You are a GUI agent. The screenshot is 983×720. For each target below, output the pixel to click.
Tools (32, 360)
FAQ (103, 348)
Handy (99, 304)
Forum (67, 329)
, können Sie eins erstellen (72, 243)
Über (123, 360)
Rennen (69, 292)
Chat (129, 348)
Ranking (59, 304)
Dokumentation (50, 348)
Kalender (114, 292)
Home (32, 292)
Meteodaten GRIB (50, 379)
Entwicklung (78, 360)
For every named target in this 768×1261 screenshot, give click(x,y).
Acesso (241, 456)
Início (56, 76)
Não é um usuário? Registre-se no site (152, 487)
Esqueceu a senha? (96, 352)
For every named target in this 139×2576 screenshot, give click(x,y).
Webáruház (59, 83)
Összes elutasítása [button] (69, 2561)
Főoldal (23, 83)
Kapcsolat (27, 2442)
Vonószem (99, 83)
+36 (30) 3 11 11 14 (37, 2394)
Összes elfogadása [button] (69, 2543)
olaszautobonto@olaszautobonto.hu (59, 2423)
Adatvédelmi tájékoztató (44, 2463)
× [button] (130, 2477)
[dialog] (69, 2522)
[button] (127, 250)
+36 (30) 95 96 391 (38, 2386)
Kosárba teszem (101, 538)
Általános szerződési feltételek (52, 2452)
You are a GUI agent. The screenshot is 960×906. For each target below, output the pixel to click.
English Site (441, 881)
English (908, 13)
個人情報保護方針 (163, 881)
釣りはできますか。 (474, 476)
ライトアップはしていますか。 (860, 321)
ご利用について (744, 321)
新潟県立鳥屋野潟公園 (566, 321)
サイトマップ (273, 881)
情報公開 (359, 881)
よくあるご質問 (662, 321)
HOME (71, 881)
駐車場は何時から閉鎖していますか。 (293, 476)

::::::

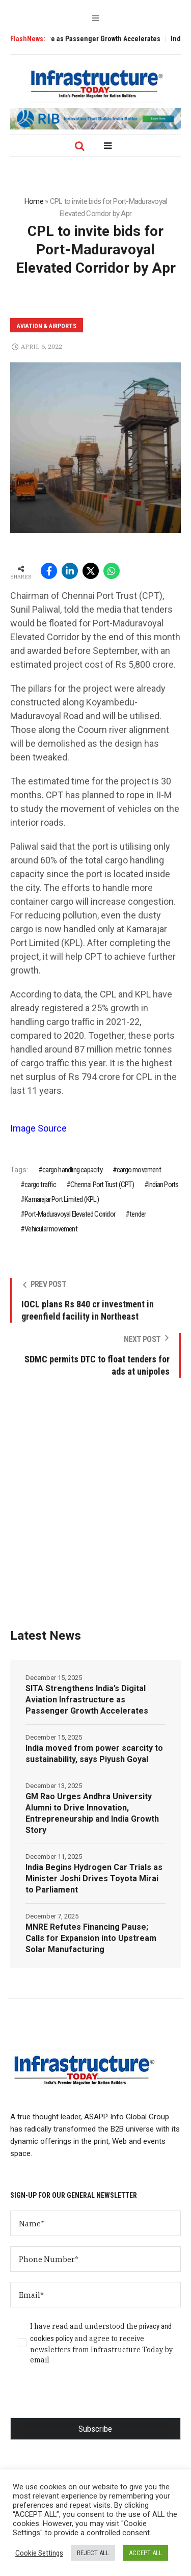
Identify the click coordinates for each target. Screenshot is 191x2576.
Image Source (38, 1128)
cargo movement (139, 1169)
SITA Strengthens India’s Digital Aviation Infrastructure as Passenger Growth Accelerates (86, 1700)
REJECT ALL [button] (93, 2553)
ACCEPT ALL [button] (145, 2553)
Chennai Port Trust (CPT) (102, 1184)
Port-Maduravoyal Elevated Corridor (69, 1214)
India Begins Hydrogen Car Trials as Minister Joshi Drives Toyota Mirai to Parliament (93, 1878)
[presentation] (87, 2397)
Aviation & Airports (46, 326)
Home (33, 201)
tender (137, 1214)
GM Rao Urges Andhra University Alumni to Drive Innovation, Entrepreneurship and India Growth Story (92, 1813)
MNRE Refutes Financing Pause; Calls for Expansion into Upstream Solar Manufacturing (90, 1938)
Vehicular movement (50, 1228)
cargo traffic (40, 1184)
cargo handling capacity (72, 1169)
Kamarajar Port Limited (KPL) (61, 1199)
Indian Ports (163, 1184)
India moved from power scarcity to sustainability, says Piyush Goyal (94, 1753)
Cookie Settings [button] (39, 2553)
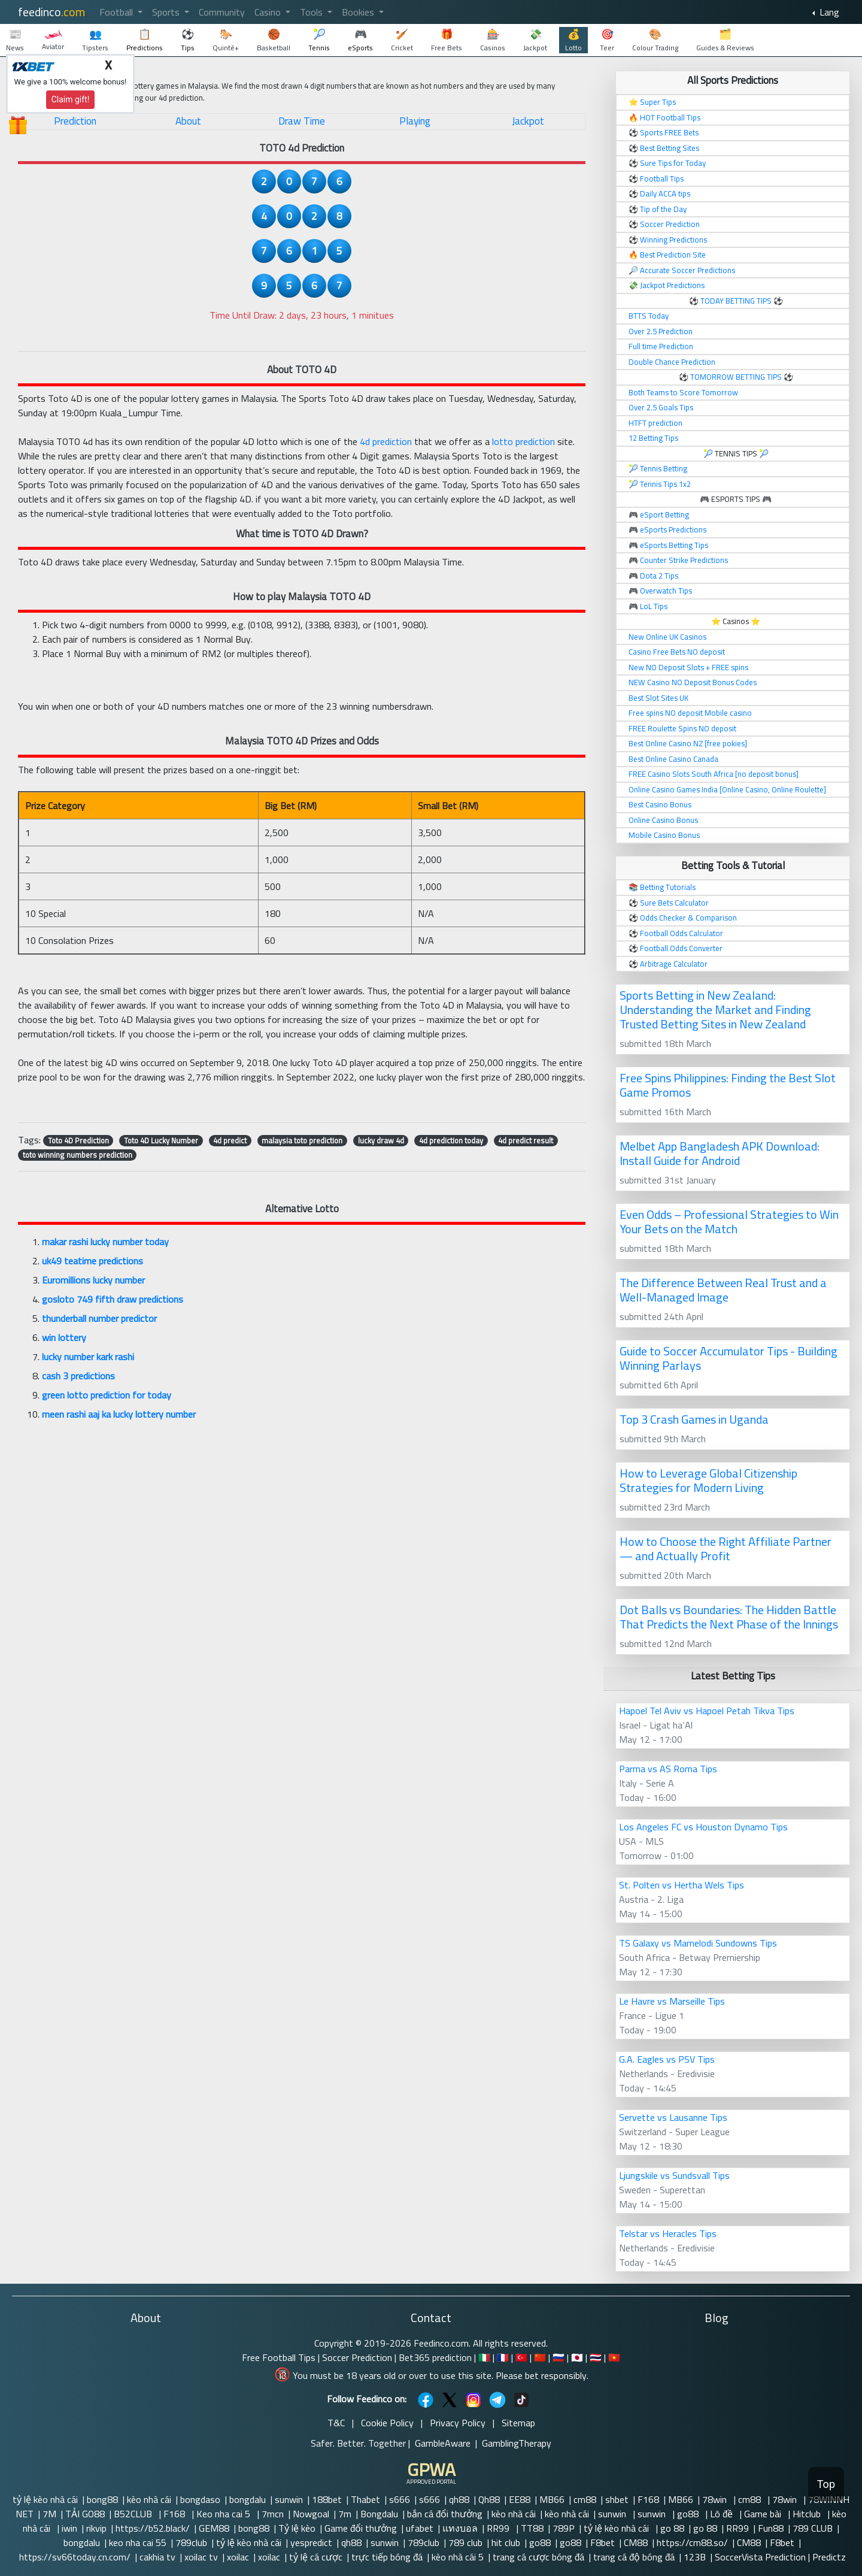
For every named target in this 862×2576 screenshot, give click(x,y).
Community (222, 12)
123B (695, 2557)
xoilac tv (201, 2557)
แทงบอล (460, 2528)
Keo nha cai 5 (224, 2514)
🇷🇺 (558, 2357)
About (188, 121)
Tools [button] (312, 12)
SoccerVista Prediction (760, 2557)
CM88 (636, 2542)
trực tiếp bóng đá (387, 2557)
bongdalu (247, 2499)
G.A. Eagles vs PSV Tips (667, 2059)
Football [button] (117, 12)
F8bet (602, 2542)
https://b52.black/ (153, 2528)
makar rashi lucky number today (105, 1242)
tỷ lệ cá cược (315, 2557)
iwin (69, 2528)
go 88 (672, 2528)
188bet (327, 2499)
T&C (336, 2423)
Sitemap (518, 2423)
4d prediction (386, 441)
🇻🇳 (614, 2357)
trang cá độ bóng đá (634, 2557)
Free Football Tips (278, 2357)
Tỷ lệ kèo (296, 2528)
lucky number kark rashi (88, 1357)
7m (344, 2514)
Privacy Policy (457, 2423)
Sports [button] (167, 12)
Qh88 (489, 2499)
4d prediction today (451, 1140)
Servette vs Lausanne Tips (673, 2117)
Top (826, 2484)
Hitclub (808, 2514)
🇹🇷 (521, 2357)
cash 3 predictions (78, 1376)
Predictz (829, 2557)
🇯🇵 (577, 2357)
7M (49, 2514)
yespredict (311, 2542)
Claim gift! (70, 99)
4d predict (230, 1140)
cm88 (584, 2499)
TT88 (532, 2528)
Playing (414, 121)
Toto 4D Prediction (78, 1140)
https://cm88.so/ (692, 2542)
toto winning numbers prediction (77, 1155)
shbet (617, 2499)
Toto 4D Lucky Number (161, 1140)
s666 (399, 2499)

::::::

Above are the entries. Copy exactly the part that opens with the line containing "You are a GUI agent. The screenshot is 960×906." and closes with the line containing "サイトマップ (273, 881)", and no more.

You are a GUI agent. The screenshot is 960×906. For each target below, output the pixel to click.
English Site (441, 881)
English (908, 13)
個人情報保護方針 (163, 881)
釣りはできますか。 (474, 476)
ライトアップはしていますか。 (860, 321)
ご利用について (744, 321)
新潟県立鳥屋野潟公園 (566, 321)
サイトマップ (273, 881)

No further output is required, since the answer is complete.